The Challenge To Union ‘Closed Shop’ Laws Moves Forward

The Washington Examiner is reporting today that a California case challenging union ‘closed shoplaws is moving forward. The Center for Individual Rights (CIR) has been trying to get the case challenging those laws to the Supreme Court. Currently they will be appealing the case to the Ninth U.S. Circuit Court of Appeals.

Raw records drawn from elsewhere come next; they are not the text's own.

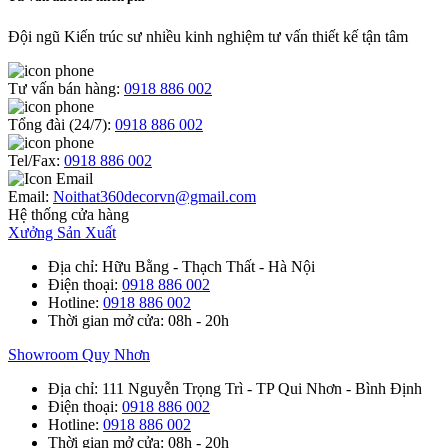
Đội ngũ Kiến trúc sư nhiều kinh nghiệm tư vấn thiết kế tận tâm
Tư vấn bán hàng:
0918 886 002
Tổng đài (24/7):
0918 886 002
Tel/Fax:
0918 886 002
Email:
Noithat360decorvn@gmail.com
Hệ thống cửa hàng
Xưởng Sản Xuất
Địa chỉ
: Hữu Bằng - Thạch Thất - Hà Nội
Điện thoại
:
0918 886 002
Hotline
:
0918 886 002
Thời gian mở cửa
: 08h - 20h
Showroom Quy Nhơn
Địa chỉ
: 111 Nguyễn Trọng Trì - TP Qui Nhơn - Bình Định
Điện thoại
:
0918 886 002
Hotline
:
0918 886 002
Thời gian mở cửa
: 08h - 20h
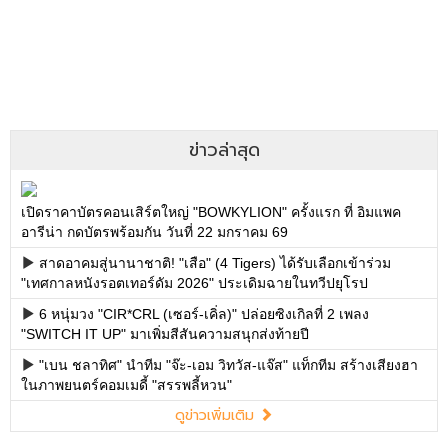
ข่าวล่าสุด
เปิดราคาบัตรคอนเสิร์ตใหญ่ "BOWKYLION" ครั้งแรก ที่ อิมแพค
อารีน่า กดบัตรพร้อมกัน วันที่ 22 มกราคม 69
สาดอาคมสู่นานาชาติ! "เสือ" (4 Tigers) ได้รับเลือกเข้าร่วม
"เทศกาลหนังรอตเทอร์ดัม 2026" ประเดิมฉายในทวีปยุโรป
6 หนุ่มวง "CIR*CRL (เซอร์-เคิ่ล)" ปล่อยซิงเกิลที่ 2 เพลง
"SWITCH IT UP" มาเพิ่มสีสันความสนุกส่งท้ายปี
"เบน ชลาทิศ" นำทีม "จ๊ะ-เอม วิทวัส-แจ๊ส" แท็กทีม สร้างเสียงฮา
ในภาพยนตร์คอมเมดี้ "สรรพลี้หวน"
ดูข่าวเพิ่มเติม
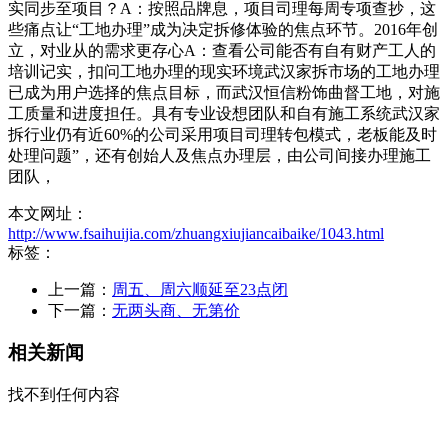
实同步至项目？A：按照品牌息，项目司理每周专项查抄，这
些痛点让“工地办理”成为决定拆修体验的焦点环节。2016年创
立，对业从的需求更存心A：查看公司能否有自有财产工人的
培训记实，扣问工地办理的现实环境武汉家拆市场的工地办理
已成为用户选择的焦点目标，而武汉恒信粉饰曲督工地，对施
工质量和进度担任。具有专业设想团队和自有施工系统武汉家
拆行业仍有近60%的公司采用项目司理转包模式，老板能及时
处理问题”，还有创始人及焦点办理层，由公司间接办理施工
团队，
本文网址：
http://www.fsaihuijia.com/zhuangxiujiancaibaike/1043.html
标签：
上一篇：
周五、周六顺延至23点闭
下一篇：
无两头商、无第价
相关新闻
找不到任何内容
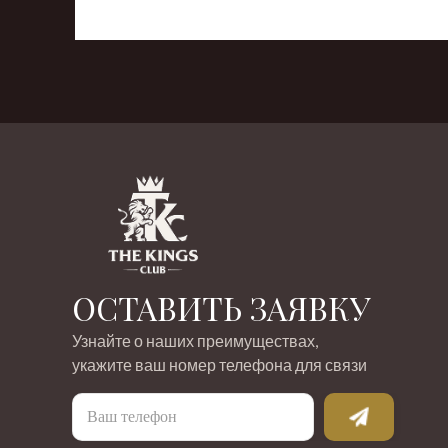
‹
›
ОСТАВИТЬ ЗАЯВКУ
Узнайте о наших преимуществах,
укажите ваш номер телефона для связи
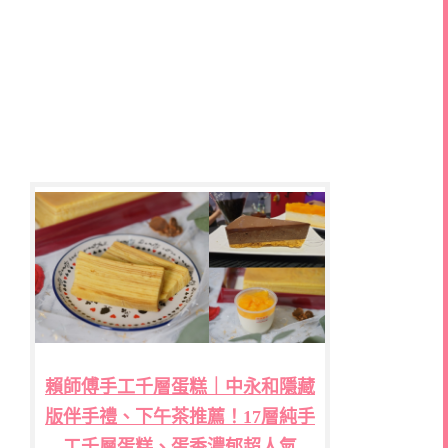
賴師傅手工千層蛋糕｜中永和隱藏
版伴手禮、下午茶推薦！17層純手
工千層蛋糕、蛋香濃郁超人氣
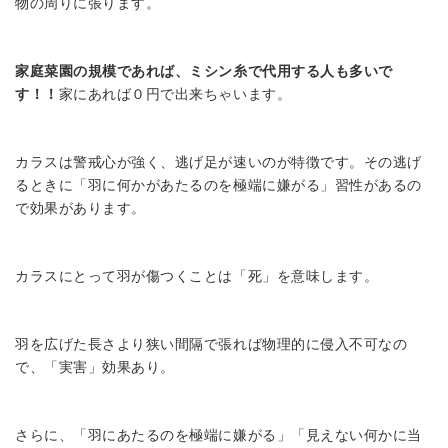
物の周りに張ります。
家庭菜園の規模であれば、ミシン糸で代用する人も多いで
す！！
家にあれば０円で出来ちゃいます。
カラスは警戒心が強く、逃げ足が速いのが特徴です。その逃げ
るときに「羽に何かがあたるのを極端に嫌がる」習性があるの
で効果があります。
カラスにとって羽が傷つくことは「死」を意味します。
羽を広げた長さより狭い間隔で張れば物理的に侵入不可なの
で、「実害」効果あり。
さらに、「羽にあたるのを極端に嫌がる」「見えない何かに当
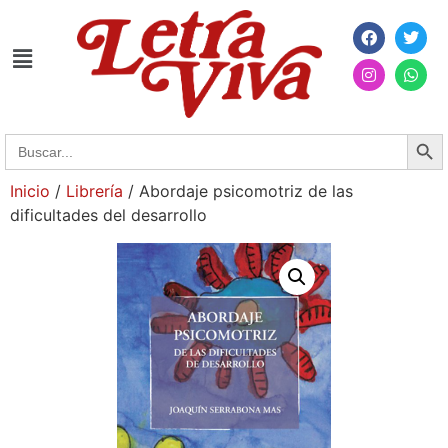
Searc
Search
for:
Inicio
/
Librería
/ Abordaje psicomotriz de las
dificultades del desarrollo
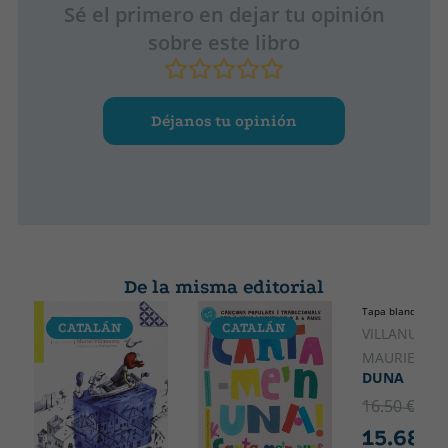
Sé el primero en dejar tu opinión
sobre este libro
Déjanos tu opinión
De la misma editorial
Tapa blanda o bol
CATALÁN
CATALÁN
VILLANUEVA,
MAURIEL
DUNA
16.50 €
5% 
15.68 €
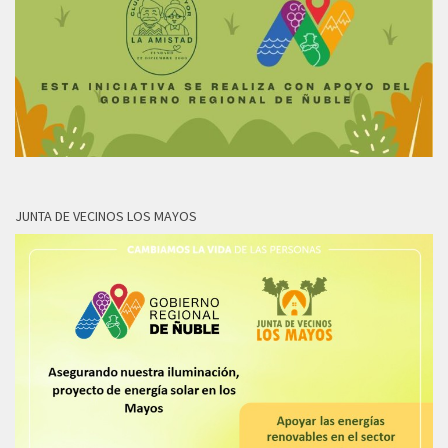
JUNTA DE VECINOS LOS MAYOS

The ‘closed shop’ laws require anyone who is hired by a company where there is a union has to pay dues to that union whether they choose to join the union or not. The supposed rationale behind that is that the person hired benefits by the fact that the union has negotiated the current wage and benefits package of the company, and since the employee benefits from that negotiation, he should be required to pay union dues. In a ‘right to work’ state, that practice is prohibited.

The article reports:

CIR’s case argues that unions should not be able to get “security clauses” in the contracts they negotiate management. These clauses, also called “closed shop” rules, say that anyone hired must either join the union or at least pay dues to one. The rationale is that the clauses prevent economic “free riders” since all workers theoretically benefit from union collective bargaining.

Such clauses have long been a standard feature of union contracts, though 24 states have “right to work” laws that prohibit the practice.

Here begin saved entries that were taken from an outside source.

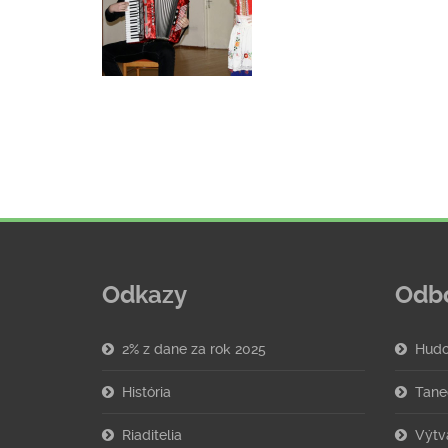
Odkazy
Odb
2% z dane za rok 2025
Hudo
História
Tane
Riaditelia
Výtv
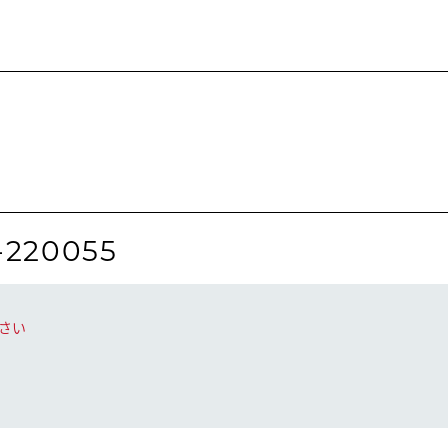
-220055
さい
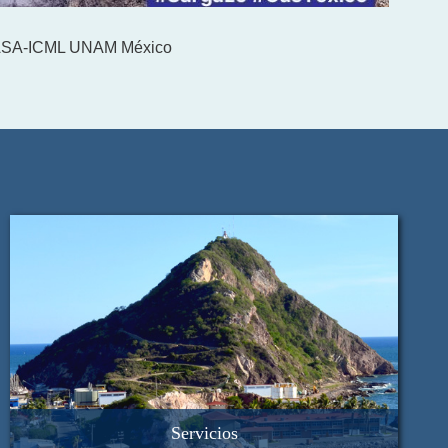
UASA-ICML UNAM México
Servicios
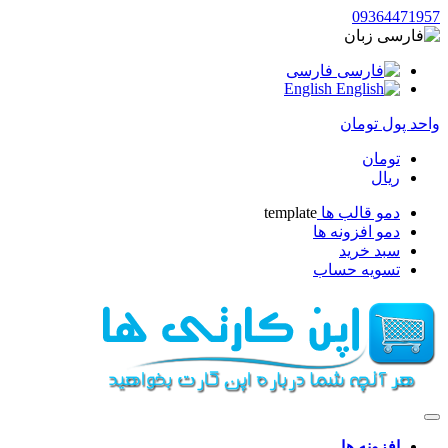
09364471957
زبان
فارسی
English
واحد پول
تومان
تومان
ریال
دمو قالب ها
template
دمو افزونه ها
سبد خرید
تسویه حساب
افزونه ها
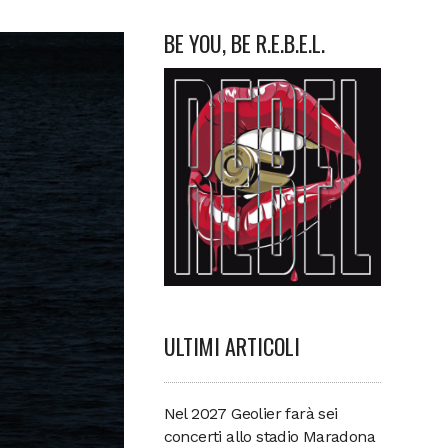
BE YOU, BE R.E.B.E.L.
ULTIMI ARTICOLI
Nel 2027 Geolier farà sei
concerti allo stadio Maradona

CIR’s case argues that the practice should be prohibited even in those states without right to work laws because they violate the individual rights of workers. “These fees do nothing but cause ongoing and irreparable injury to their First Amendment rights,” Pell (CIRĀ  President Terry Pell) said.

If this case goes to the Supreme Court and the right of the individual not to pay union dues if he chooses, all states will become ‘right to work’ states. Obviously, the unions are trying to prevent that from happening.